What you will—and won't—find in this book.
The creative interpretation of fairy tales that began in The Wishing Spell continues enthusiastically, and kids will have fun comparing these versions with the originals. Several characters, notably Alex and Froggy, are very fond of books and learning, and some of their favorites, e.g. The Complete Works of Shakespeare and the adventure tales of Jules Verne, turn up in creative, often comical ways.
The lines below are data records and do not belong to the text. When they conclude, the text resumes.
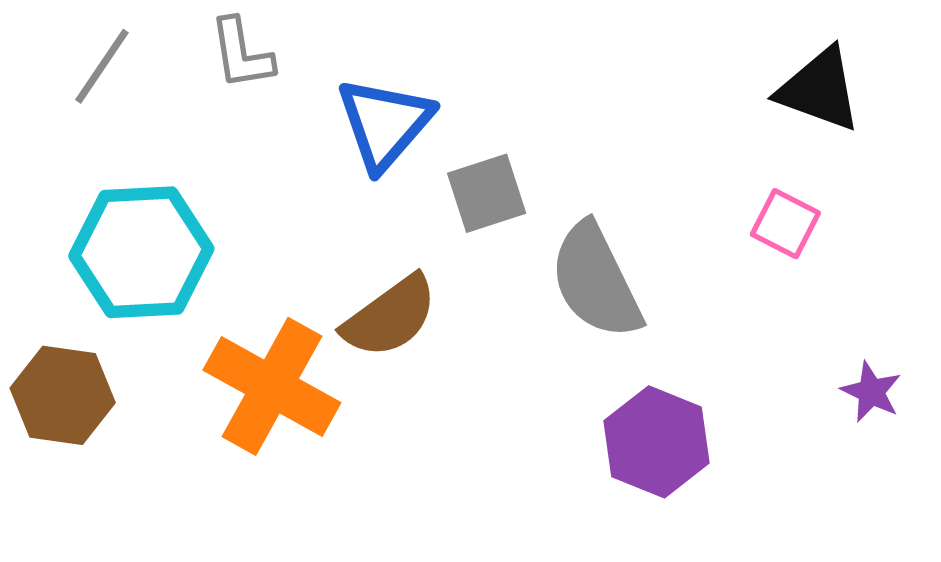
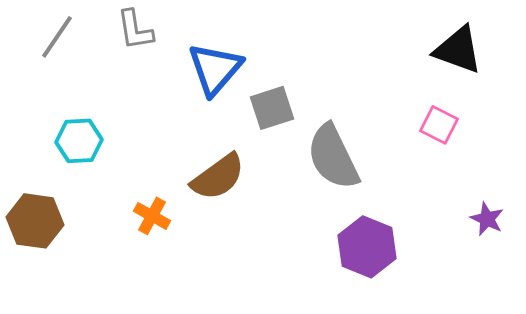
cyan hexagon: (141, 252) -> (79, 141), size x0.6
orange cross: (272, 386) -> (152, 216), size x0.5

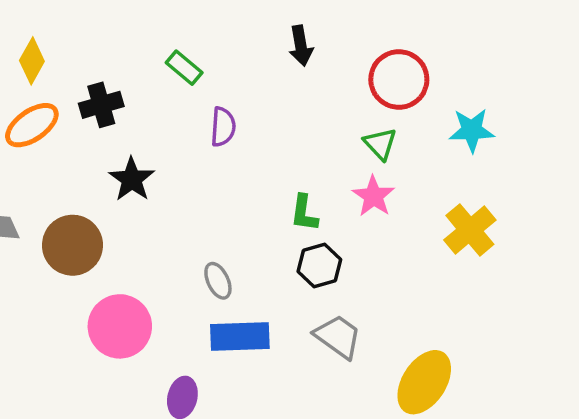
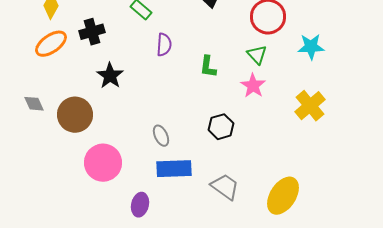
green L-shape: (304, 213) -> (208, 67), moved
gray trapezoid: (338, 337) -> (225, 187), moved

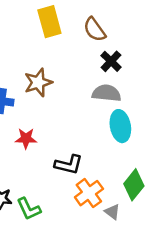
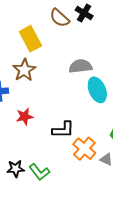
yellow rectangle: (49, 22) -> (30, 39), moved
black cross: (111, 61) -> (84, 13), moved

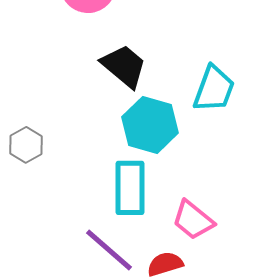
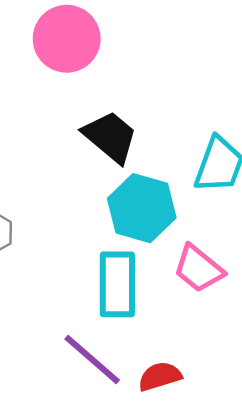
pink trapezoid: (193, 220) -> (199, 269), moved

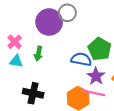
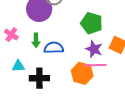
blue semicircle: (81, 59) -> (54, 48), moved
cyan triangle: (16, 61) -> (18, 66), moved

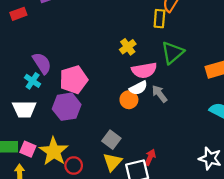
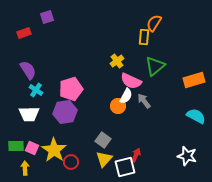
purple semicircle: (42, 63) -> (28, 70), moved
pink semicircle: (144, 70) -> (131, 81), turned 35
white semicircle: (138, 88) -> (126, 96), turned -35

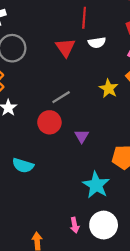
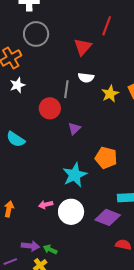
white semicircle: (97, 43) -> (86, 78), moved
gray line: (61, 97) -> (66, 89), turned -66
pink arrow: (75, 225) -> (46, 205), turned 72

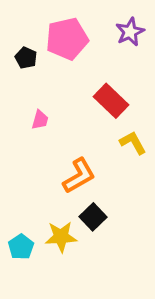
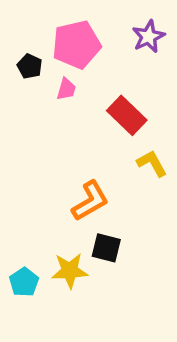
pink trapezoid: (40, 120) -> (66, 89), moved
black square: (93, 217) -> (106, 248), turned -32

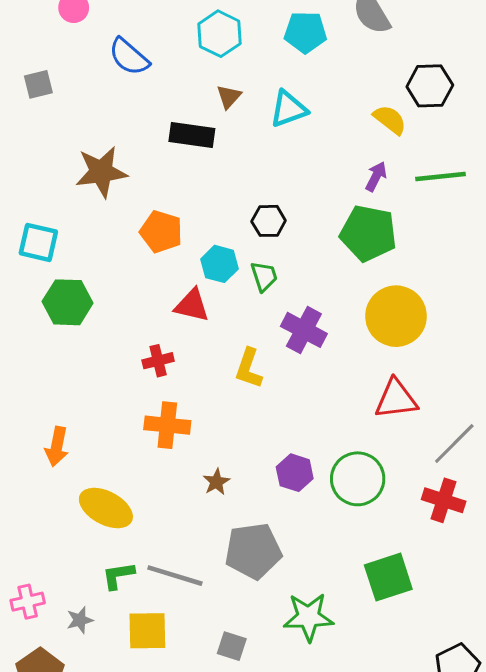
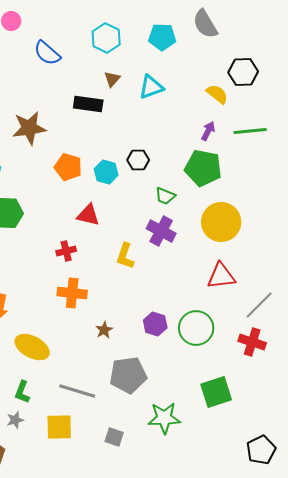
cyan hexagon: (219, 264) -> (106, 172), moved
green trapezoid: (264, 276) -> (165, 196), moved, turned 130
green L-shape: (118, 576) -> (22, 392), moved, turned -60

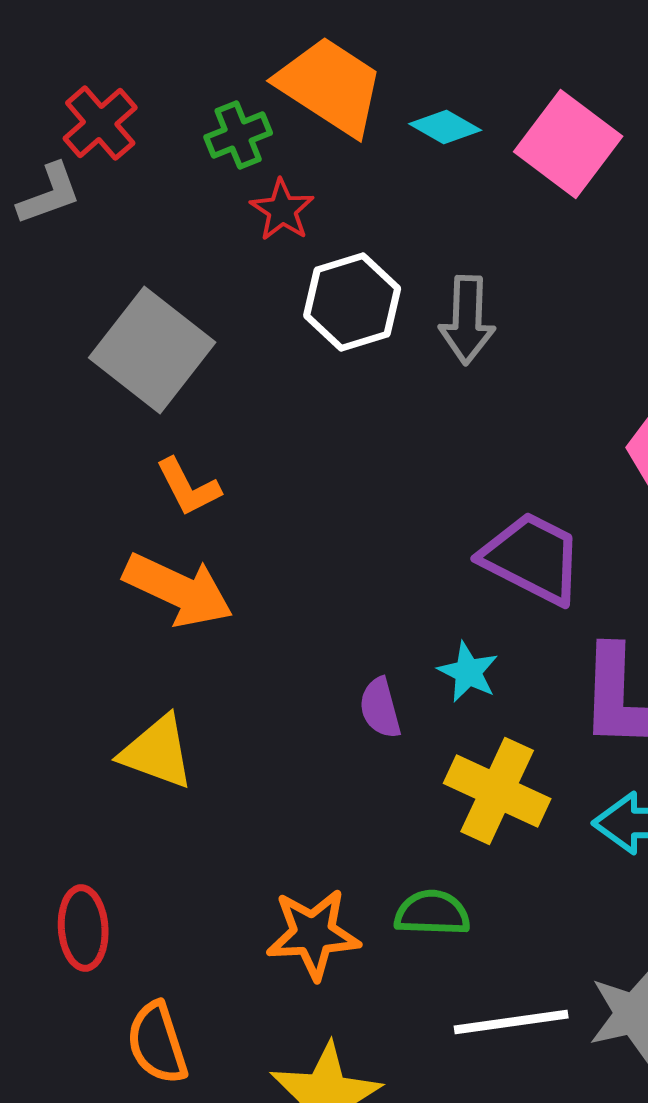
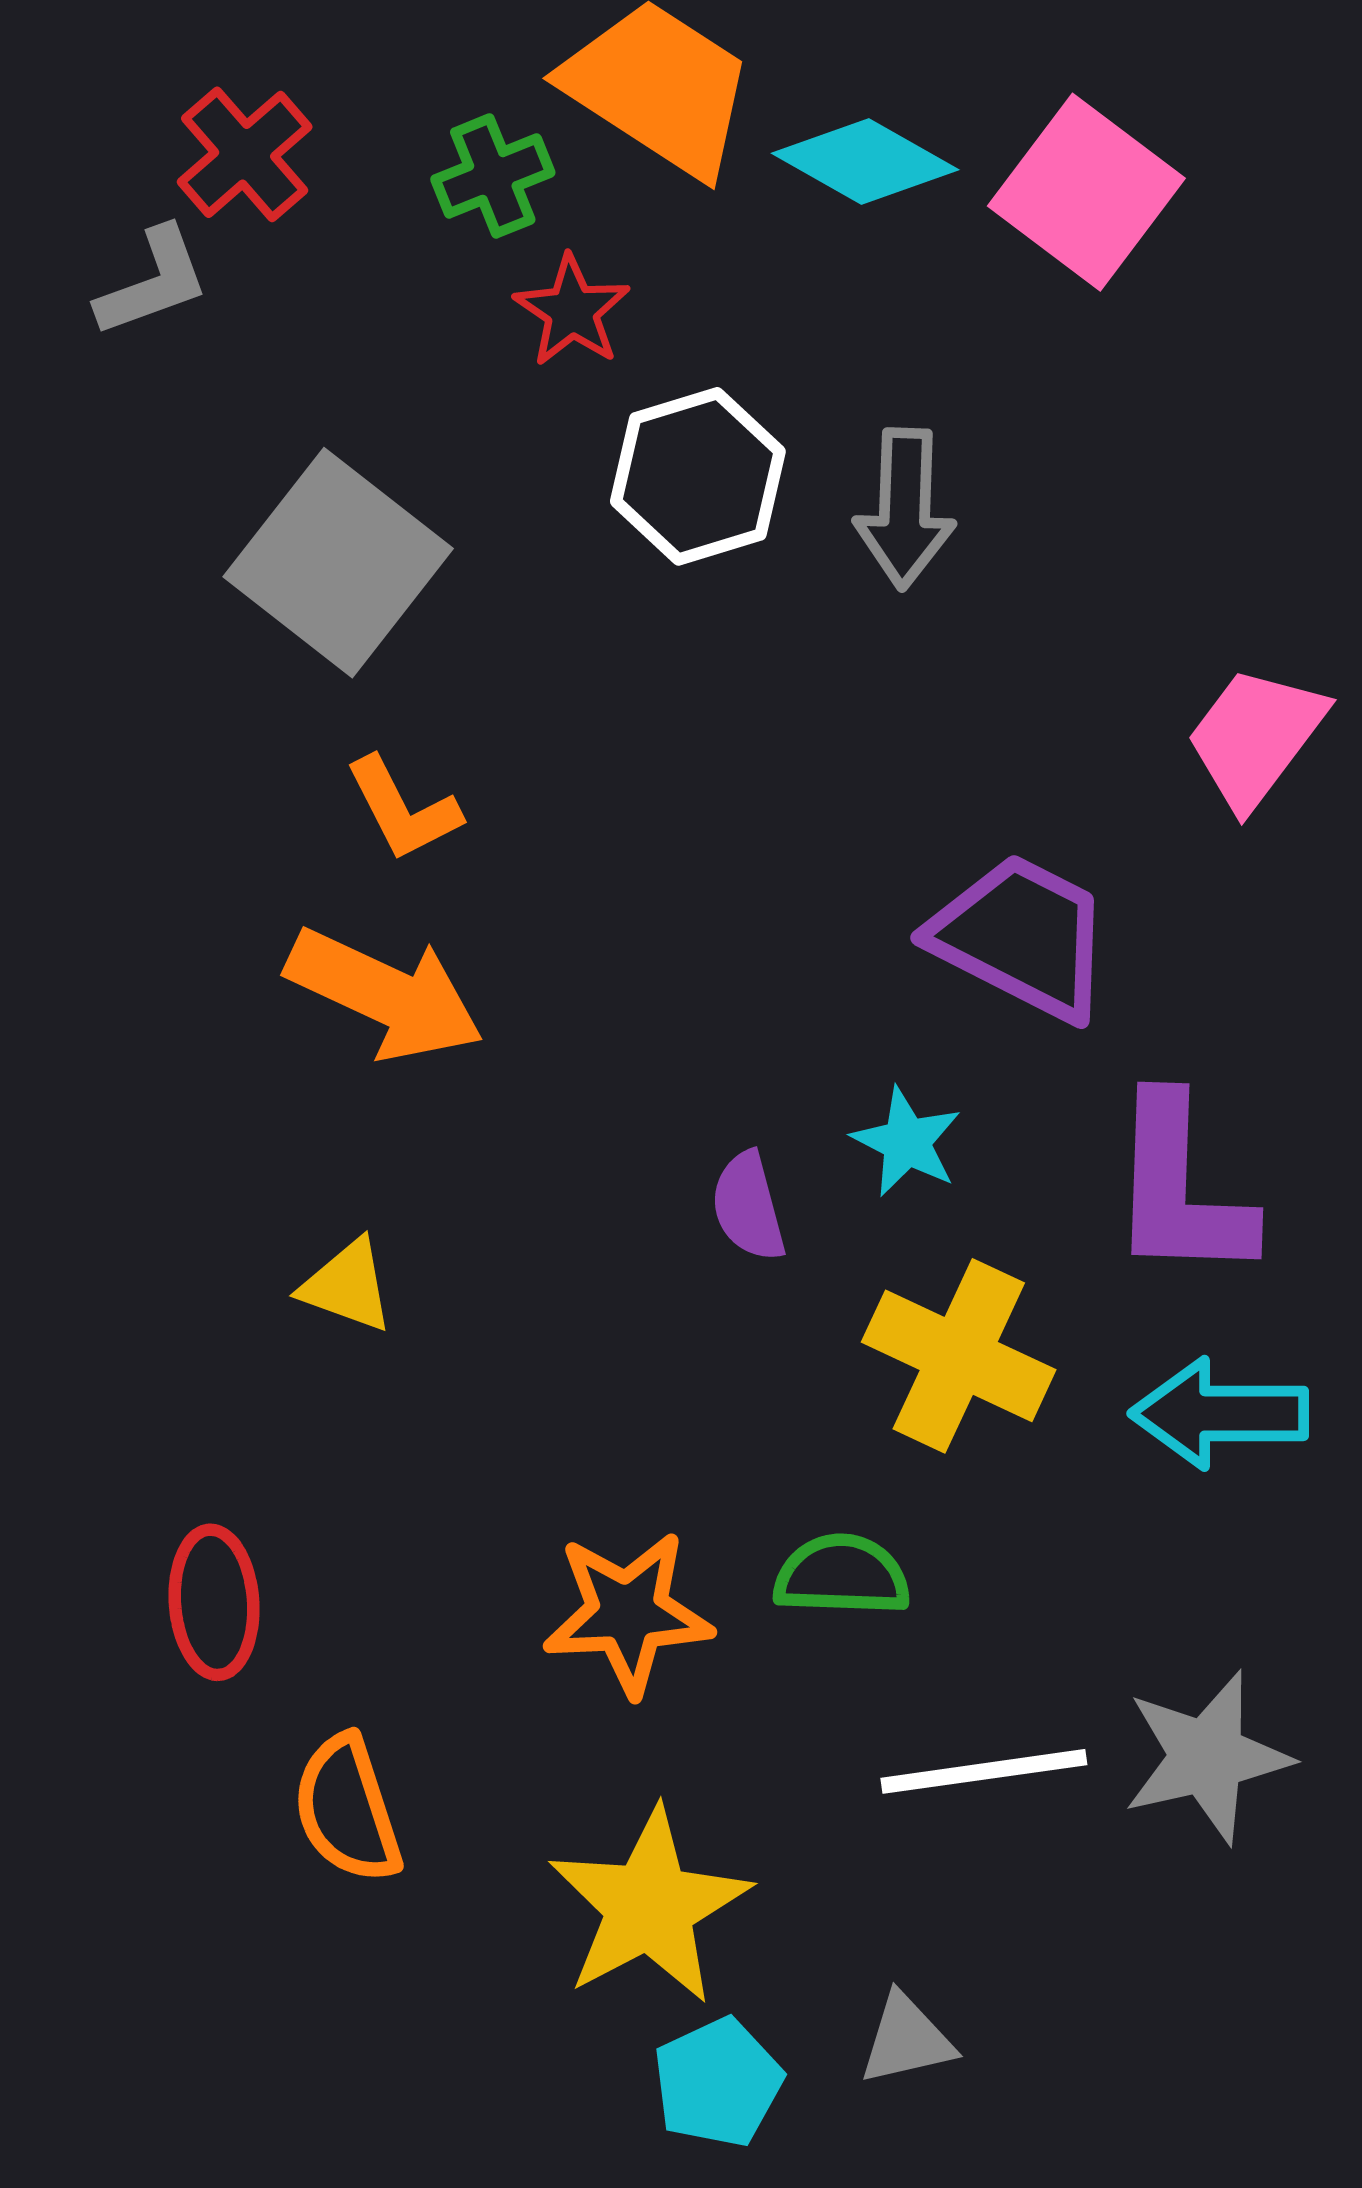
cyan diamond: (445, 127) -> (865, 162), size x1.4
yellow triangle: (157, 752) -> (347, 1286), size x0.7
Strong messages regarding the bonds of family and friendship, the many benefits of teamwork, and why forgiveness is better than revenge.
Positive Role Models
Conner, Alex, and their friends and family members often show courage, determination, and creativity in coming to the aid of those who need it, whether they're saving the world or dealing with relationship issues. Over the course of the story, several characters learn a lot about themselves and how to deal with their responsibilities.
Violence & Scariness
There's not much gore, but there's both emotional and physical violence galore: the Evil Enchantress kidnaps and imprisons the twins' mother and a baby, among her other victims; she also destroys the only thing a character loves, just for the fun of destroying it. Many people and other beings are killed in vain attempts to withstand her, though the carnage takes place offscreen. The Enchantress also keeps in tiny jars the souls of various people who've crossed her. More comically, the swashbuckling Goldilocks urges Alex to bring a sword to school to deal with the mean girls.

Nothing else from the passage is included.